ABOUT THIS EXERCISE: All of the records below are to be printed exactly; the pictures are to be left out.

==== MATERIAL PROVIDED ====

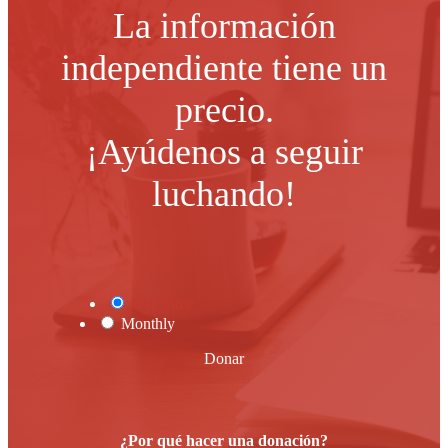
La información
independiente tiene un
precio.
¡Ayúdenos a seguir
luchando!
One Time
Monthly
Donar
¿Por qué hacer una donación?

====

RESULT:
La información
independiente tiene un
precio.
¡Ayúdenos a seguir
luchando!
One Time
Monthly
Donar
¿Por qué hacer una donación?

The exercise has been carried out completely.